Kerem Shalom's operations manager says his main aim is getting humanitarian aid to Palestinians in Gaza. However, he always gives priority to security, "If there is any danger for people, I will close the crossing immediately." He describes how his operation is hemmed in. On one side, by problems getting his Palestinian workers to work on time, "Hamas is controlling everything, they hold up the workers coming from Gaza." On the other hand he is ordered to manage up to 150 trucks a day although he says he could handle 400 or 500. "It depends on the policy." Since June 2007, the Israeli government policy is that nothing other than humanitarian aid goes into Gaza.
A truck drives away from unloading area B with several pallets still on board. Tell-tale X shaped cuts in the packaging have revealed cosmetics instead of hygiene supplies. Rejected as not humanitarian in nature. On the ground in area B are lines of pallets loaded with goods that have passed the inspection. They have been offloaded from the Israeli trucks. Now they wait here for area B to be sealed and the shuttle to take them on the next stage of their journey. On the other side of the concrete screen the shuttle is at work in area A. Kerem Shalom works its pair of unloading areas in sequence. One is filled while the other empties. We troop off to the manager's office to see the next stages of the operation projected onto his wall.
Our host toggles the control of a remote camera to zoom in on a shuttle of sterile trucks. We look down on the empty lorries as they return from the Palestinian loading area just a hundred metres or so further in towards the Gaza Strip.

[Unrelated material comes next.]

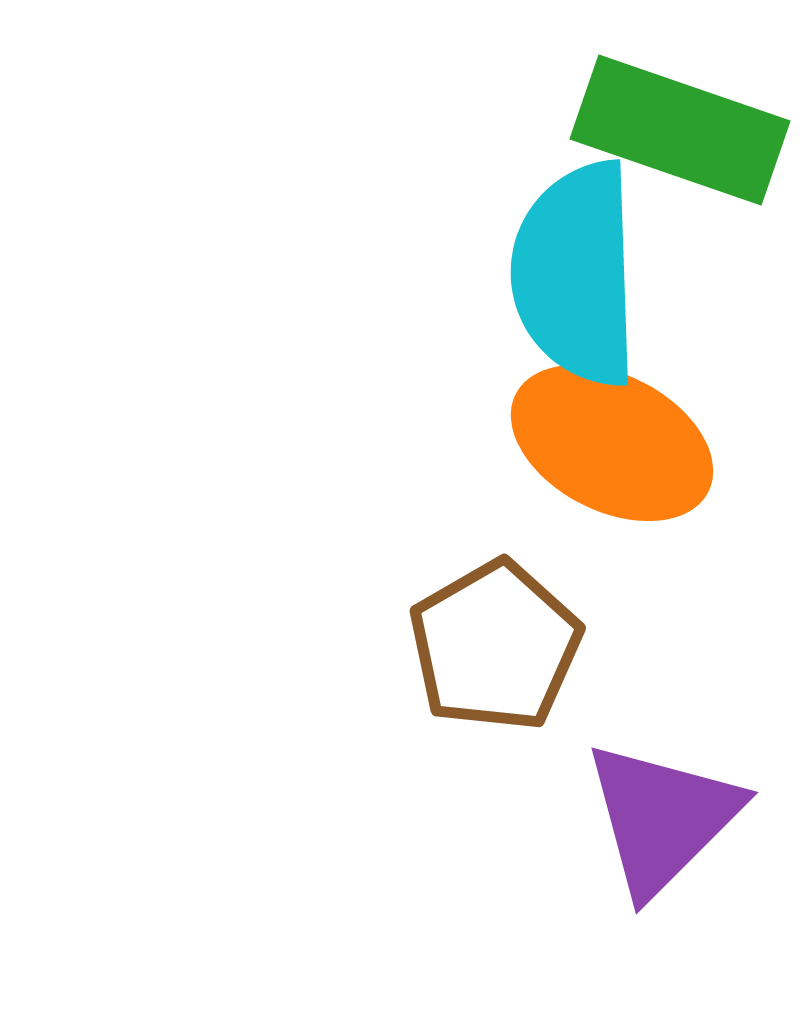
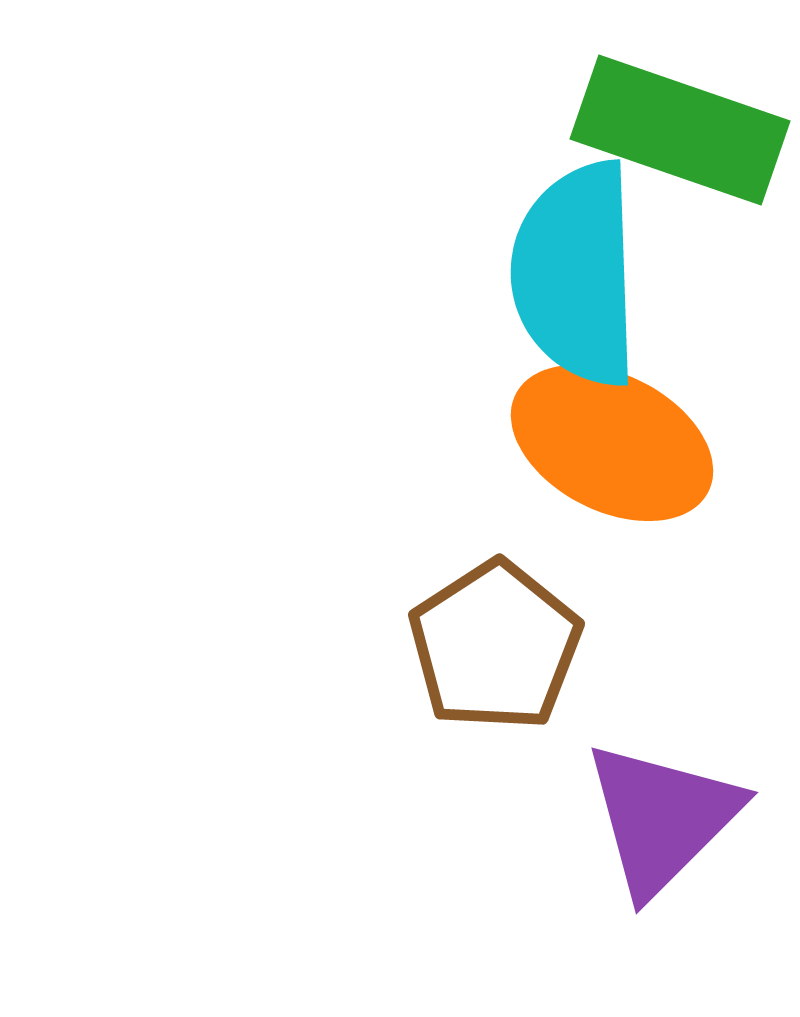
brown pentagon: rotated 3 degrees counterclockwise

They trundle into area B to be loaded and return to the Palestinian side to be unloaded minutes later. All day long they shuttle. Every piece of humanitarian aid has been loaded onto a pallet, wrapped in plastic and labelled before it began its long journey to Kerem Shalom. It has been unloaded from one truck onto the ground. It has been loaded onto the shuttle truck and unloaded again. Towards the end of the day it will be picked up a third time to be loaded finally onto a Palestinian truck to be taken into Gaza.
The manager's wall reveals one further feature of Kerem Shalom's armoury against smuggling and bombs. In a separate concrete-walled compound, whole truckloads of pallets can be x-rayed. Smuggling is a real concern. Its not just lipstick and aftershave. Spare truck tyres have been found packed with computer chips. A fake bomb was spotted just days before, "Israeli security put that in there to test us and we found it." Our host and his team are keeping one step ahead of the businessmen and the security services that are trying to catch them out.
One final question, "If I have a truck load of children's sports shoes, will they be allowed in?" I ask. The major will have to see, and if there is a problem he will ask his superiors he tells us. "So is there a list you will check?" The major seems weary, "The list, the list, you are always asking for a list." If there is one it seems we shall not be getting a copy. We shall continue to do our best. Each of us in our own sterile compartment. Shut off by concrete and policy from the others. Drip feeding a million and a half people suspended in dependency while we wait for the policy to change so that they can take care of themselves.